Define function `fit`, which will use the `update` function on each training example in turn, for a single iteration of SGD. The function takes the following arguments:

- `wb` - the current model weights and bias
- `X` - the matrix of training example features
- `y` - the vector of training example classes
- `eta=0.1` - the learning rate, with default 0.1

The function returns the sum of the losses on all the examples, as given by `update`.


In [33]:
from logisticregression import fit

In [35]:
wb = {'w':numpy.zeros((4,)), 'b':0}
eta = 0.01
J = 10

# Let's run 10 epochs of SGD
print("epoch loss")
for j in range(J):
    loss = fit(wb, X_train, y_train, eta=0.1)
    print("{} {:.3}".format(j, loss))

epoch loss
0 17.6
1 4.59
2 2.81
3 2.04
4 1.61
5 1.34
6 1.14
7 0.999
8 0.889
9 0.801


### Exercise 6

Train your model for one pass (epoch) using the `fit` function on the training data and check classification accuracy on validation data.
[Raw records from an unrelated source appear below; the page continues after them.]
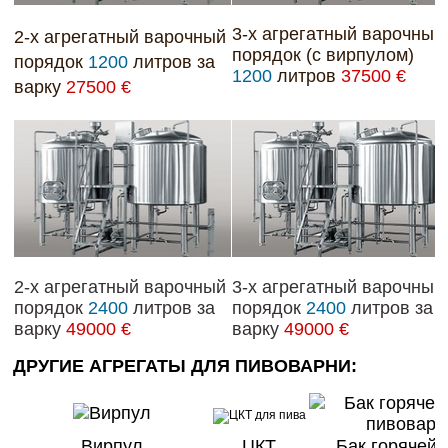
3-х
агрегатный варочный
2-х агрегатный варочный
порядок (с вирпулом)
порядок
1200
литров за
1200
литров
37500 €
варку
27500 €
2-х агрегатный варочный
3-х агрегатный варочный
порядок
2400
литров за
порядок
2400
литров за
варку
49000 €
варку
49000 €
ДРУГИЕ АГРЕГАТЫ ДЛЯ ПИВОВАРНИ:
Вирпул
ЦКТ
Бак горячей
You can use `accuracy_score` function from `sklearn.metrics` to find accuracy.

In [60]:
from sklearn.metrics import accuracy_score

model = {'w':numpy.zeros((4,)), 'b':0}
fit(model, X_train, y_train, eta = 0.1)
acc = accuracy_score(y_val, predict(model, X_val))
acc

1.0

## SGD classifier 

The scikit-learn SGD classifier is suitable to use on large datasets, as well as on sparse data such as character or word ngram counts.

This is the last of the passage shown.